If he was unfair, he would call the Christian cross a “symbol of torture.”
The room was quiet.
“How do you feel?” he asked.
“Love thy neighbor? Do unto others?”
“Why should I come to rural America and help people who think I’m a terrorist and say, ‘Let’s ban these people from coming here! Ban these doctors from coming here!’ ”
He looked at his outline.
“So, now let’s get to the issues . . . ” he said. “Who believes that Islam supports and promotes terrorism?”
“None of you believe that? Really? Be honest! It’s okay! Nothing’s going to happen! I’m not a terrorist!”
Still no hands.
He moved on to what the Koran says about women, that they should be treated with dignity, and what Trump had said about grabbing women.
“What did he say? What did he say? You know what he said.”
He moved on to sharia.
“Sharia,” he said in a menacing voice. “Come on. You guys know. This is the Devil talking! Come on! You guys know this. Sharia. All Muslims want to impose sharia? Chop off your heads and gouge your eyes out? Right? Isn’t that what Muslims want to do? Isn’t that what I want to do?”
He kept going, veering on and off his outline, from arcane points of Islamic doctrine to the absurd things people say about Islam, which “are about as stupid as they come.”

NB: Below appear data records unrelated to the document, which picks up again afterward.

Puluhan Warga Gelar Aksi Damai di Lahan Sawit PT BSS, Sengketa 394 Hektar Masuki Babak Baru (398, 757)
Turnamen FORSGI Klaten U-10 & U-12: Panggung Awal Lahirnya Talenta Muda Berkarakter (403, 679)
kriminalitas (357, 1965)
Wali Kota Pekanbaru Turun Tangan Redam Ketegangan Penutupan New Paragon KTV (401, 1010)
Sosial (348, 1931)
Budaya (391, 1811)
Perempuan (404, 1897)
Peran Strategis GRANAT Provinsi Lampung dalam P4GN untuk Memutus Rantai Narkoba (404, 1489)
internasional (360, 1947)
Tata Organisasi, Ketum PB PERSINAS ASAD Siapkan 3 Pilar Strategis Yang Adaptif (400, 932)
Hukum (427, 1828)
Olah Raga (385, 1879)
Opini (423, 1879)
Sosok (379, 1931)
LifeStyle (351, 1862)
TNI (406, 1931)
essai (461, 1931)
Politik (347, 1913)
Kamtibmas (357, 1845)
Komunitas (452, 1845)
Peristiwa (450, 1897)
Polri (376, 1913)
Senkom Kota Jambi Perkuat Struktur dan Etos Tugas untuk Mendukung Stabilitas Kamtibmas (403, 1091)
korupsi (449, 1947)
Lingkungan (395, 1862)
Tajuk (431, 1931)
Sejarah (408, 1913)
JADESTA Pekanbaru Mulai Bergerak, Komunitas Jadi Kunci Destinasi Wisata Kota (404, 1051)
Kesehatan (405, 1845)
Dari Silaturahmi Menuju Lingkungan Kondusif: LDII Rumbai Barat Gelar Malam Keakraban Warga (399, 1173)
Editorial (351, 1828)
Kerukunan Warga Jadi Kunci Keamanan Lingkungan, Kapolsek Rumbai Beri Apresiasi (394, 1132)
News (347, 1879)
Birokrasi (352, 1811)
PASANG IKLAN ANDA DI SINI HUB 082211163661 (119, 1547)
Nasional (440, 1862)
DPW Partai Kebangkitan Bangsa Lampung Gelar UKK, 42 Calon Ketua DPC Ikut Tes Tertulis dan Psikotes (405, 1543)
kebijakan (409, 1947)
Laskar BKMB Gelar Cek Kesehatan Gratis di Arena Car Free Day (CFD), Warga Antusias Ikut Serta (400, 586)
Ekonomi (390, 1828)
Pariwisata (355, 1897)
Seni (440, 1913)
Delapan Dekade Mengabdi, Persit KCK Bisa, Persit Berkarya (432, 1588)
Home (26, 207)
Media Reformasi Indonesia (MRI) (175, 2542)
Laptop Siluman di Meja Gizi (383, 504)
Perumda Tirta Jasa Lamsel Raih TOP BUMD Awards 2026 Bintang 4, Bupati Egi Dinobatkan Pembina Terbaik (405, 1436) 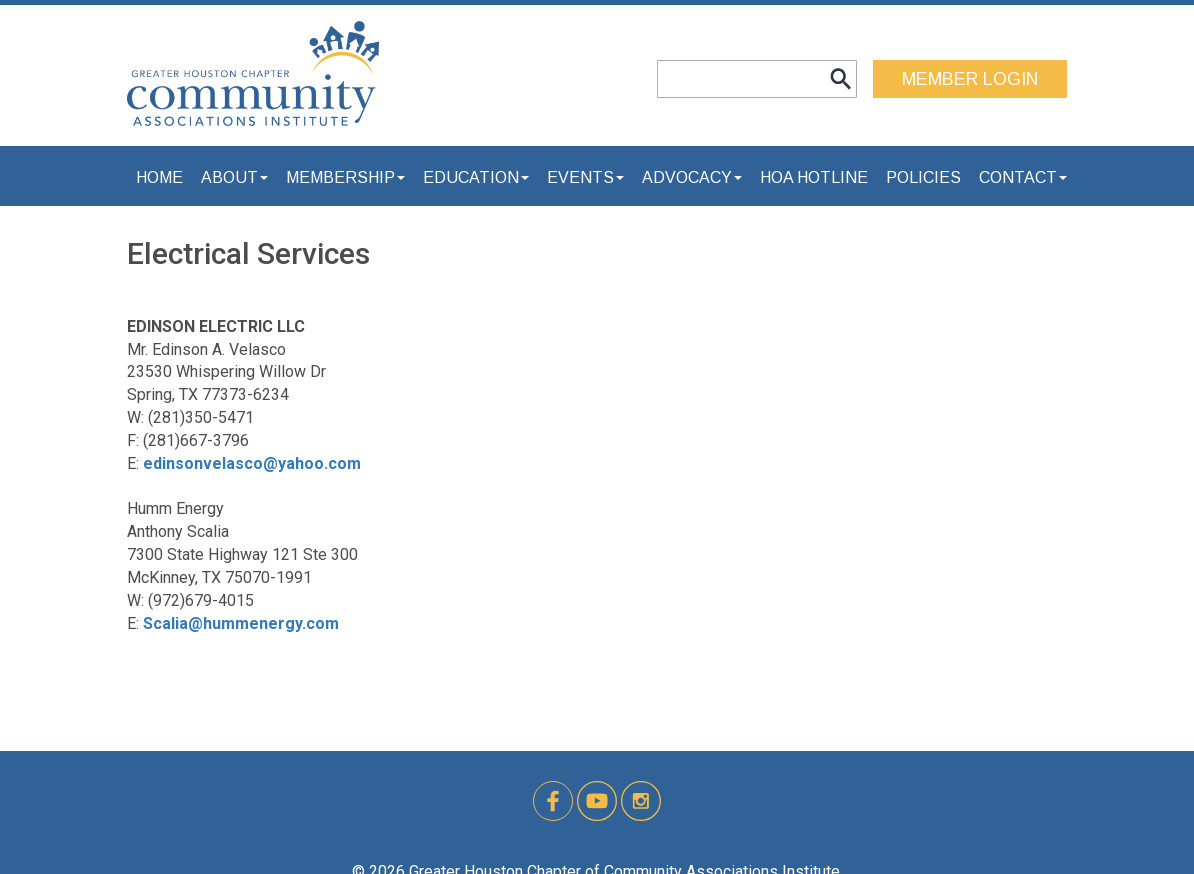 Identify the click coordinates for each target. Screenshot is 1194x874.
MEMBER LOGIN (970, 79)
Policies (923, 177)
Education (476, 177)
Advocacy (692, 177)
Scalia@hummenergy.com (241, 623)
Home (159, 177)
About (234, 177)
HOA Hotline (814, 177)
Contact (1023, 177)
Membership (345, 177)
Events (585, 177) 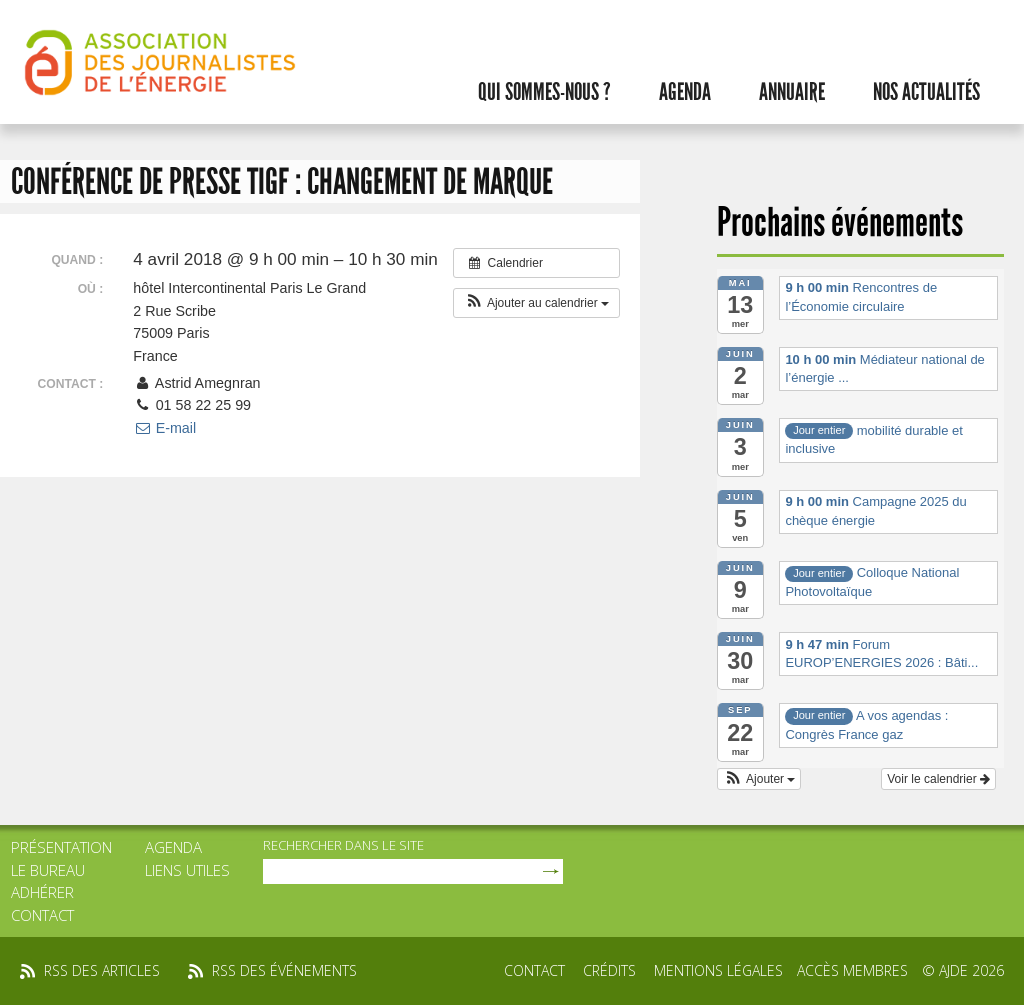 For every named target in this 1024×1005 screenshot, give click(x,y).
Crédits (609, 970)
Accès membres (852, 970)
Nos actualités (926, 92)
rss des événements (284, 970)
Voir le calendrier (938, 779)
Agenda (685, 92)
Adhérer (42, 892)
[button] (536, 303)
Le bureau (48, 870)
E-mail (164, 428)
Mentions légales (718, 970)
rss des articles (102, 970)
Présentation (61, 847)
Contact (42, 915)
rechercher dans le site (343, 845)
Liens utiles (187, 870)
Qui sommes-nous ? (544, 92)
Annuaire (792, 92) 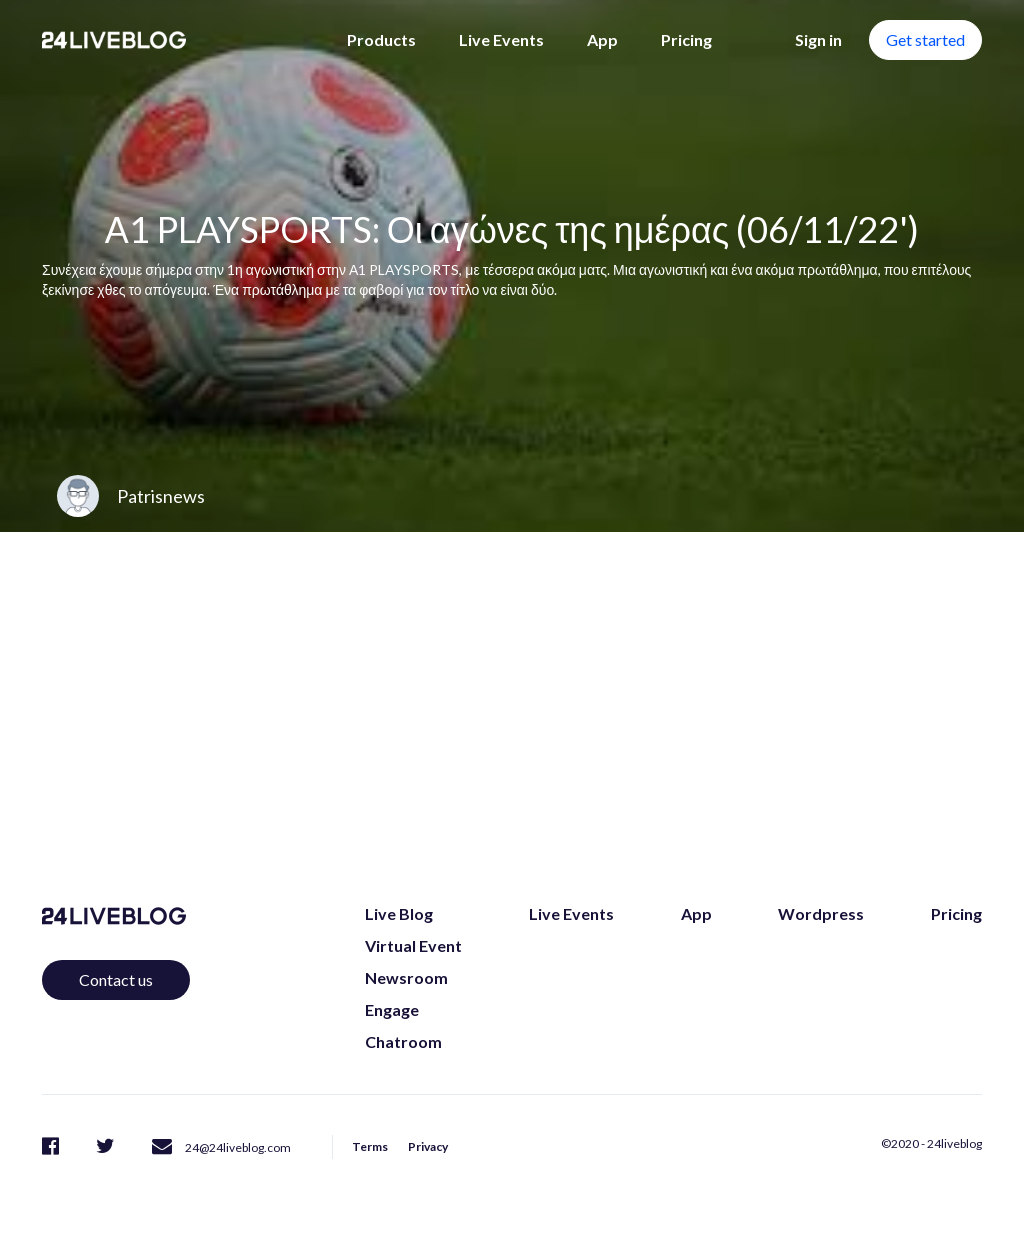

He went over the history of Islam in America. He mentioned that Thomas Jefferson hosted what is considered the first iftar dinner, the meal that breaks the fast during the holy month of Ramadan. He talked about refugees. He talked about mercy. He talked and kept talking, and after an hour and a half in which not one person had left the room, Pastor Mandy tapped him on the arm and whispered that he needed to finish.
“I gotta do this,” he told her.
He had one last thing to say, about judgment. He read the Bible verse he had written down the night before from the Gospel of Matthew, which describes what Jesus will say to those who professed his name but failed him.
“And he will say, ‘I never knew you,’ ” Ayaz read. “ ‘Get away from me, you wicked people.’ ”
He looked up from his notes at the audience.
“He’s telling this to you,” Ayaz said. “So.”
He gathered his outline.
“Anyway,” he said. “I’m not going to talk about anything else.”
He sat down. He was exhausted.
I’m glad he was pissed off when he spoke. Because you can’t give a calm and rational speech to people who for the past decade have let Rush Limbaugh and Alex Jones and Fox News vomit into their head cavities.